When is the right time for a CFO to advise selling the business?
The Hawksmoor restaurant chain, known for its high-quality steaks and operating 13 locations (10 in the UK), is up for sale in a deal potentially valued at around £100 million.
Graphite Capital, owning 51% of Hawksmoor since 2013, is seeking to expand the chain internationally, having recently opened a location in Chicago and planning further US expansion. Hawksmoor’s co-founders Will Beckett and Huw Gott will retain their minority stakes and continue leading the company. The sale process is managed by investment bank Stephens.
This move aligns with broader trends in the UK hospitality industry, which has seen several significant deals despite economic challenges.
The decision to sell a business can be a pivotal moment for any entrepreneur, marking the culmination of years of hard work, strategic vision, and unwavering commitment. As the financial steward of the organisation, the CFO plays a crucial role in ensuring that the timing and execution of the sale maximise value for all stakeholders.
There are typically three key drivers behind the decision to sell a business, as outlined in the reference articles. The first is the owner’s own assessment of the company’s current state and future potential. If the current leadership feels that they have taken the business as far as they can, or that the organisation has outgrown their ambitions, a sale may be the logical next step.

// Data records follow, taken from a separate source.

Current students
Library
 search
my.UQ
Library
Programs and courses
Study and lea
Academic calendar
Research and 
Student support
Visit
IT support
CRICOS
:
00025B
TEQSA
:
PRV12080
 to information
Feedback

The second factor is the appetite of potential buyers. Unsolicited approaches from interested parties or favourable market conditions, such as a bustling mergers and acquisitions (M&A) landscape, can spur owners to explore a sale. Finally, the external environment, including industry trends and competitive dynamics, can also influence the decision to divest.
” When we opened our scruffy little restaurant in 2006, we told ourselves that there would never be a second. But, as with everything we’ve done, things didn’t quite go to plan. Years on, and we’ve taken the plunge and opened in New York and are expanding into new cities across the UK.” – Beckett and Gott.

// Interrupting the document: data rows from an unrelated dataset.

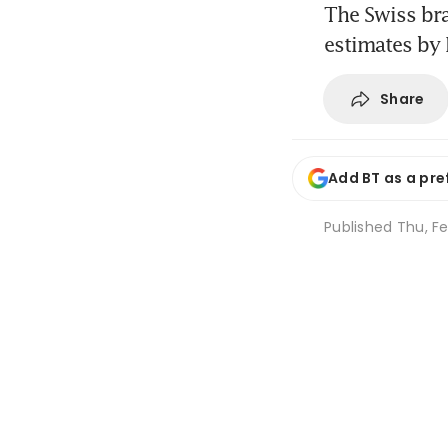
The Swiss br
estimates by
Share
Add BT as a pre
Published
Thu, F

The CFO plays a pivotal role in preparing the business for a successful sale. This process begins well before any formal discussions with potential buyers.

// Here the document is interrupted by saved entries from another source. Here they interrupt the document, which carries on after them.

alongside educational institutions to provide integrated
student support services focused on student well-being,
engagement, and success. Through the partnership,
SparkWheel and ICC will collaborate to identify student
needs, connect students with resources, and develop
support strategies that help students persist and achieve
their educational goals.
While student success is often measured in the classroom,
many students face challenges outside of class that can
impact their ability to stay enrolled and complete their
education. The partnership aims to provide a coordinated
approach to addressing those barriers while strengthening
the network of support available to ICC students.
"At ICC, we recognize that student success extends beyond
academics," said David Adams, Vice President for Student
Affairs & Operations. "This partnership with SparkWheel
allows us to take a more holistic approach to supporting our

The first critical step is assembling a strategic deal team, which typically includes key members of the C-suite and external advisors such as investment bankers, business brokers, and M&A legal counsel. The CFO must carefully curate this team, ensuring that its members possess the necessary expertise, reputation, and network to navigate the complex sale process effectively.
Time is of the essence when it comes to M&A transactions, and the CFO must ensure that all relevant financial and operational documents are readily available and meticulously organised. This “dealroom” approach allows the company to quickly respond to information requests from potential buyers, maintaining the momentum that is so crucial to closing a deal.
The financial performance of the business is also a critical factor in determining its valuation and appeal to buyers. The CFO must work diligently to strengthen the company’s profitability, cash flow, and overall financial health in the years leading up to the sale. This may involve implementing cost-cutting measures, improving working capital management, and exploring new revenue streams. The CFO must also work closely with tax advisors and wealth managers to ensure that the sale is structured in a tax-efficient manner and that the owners’ personal financial plans are appropriately aligned with the anticipated proceeds.
Ensuring that existing owners, management, and key employees are aligned on the goals and strategy for the sale is another crucial responsibility of the CFO. Any discord or misalignment can significantly undermine the transaction’s success.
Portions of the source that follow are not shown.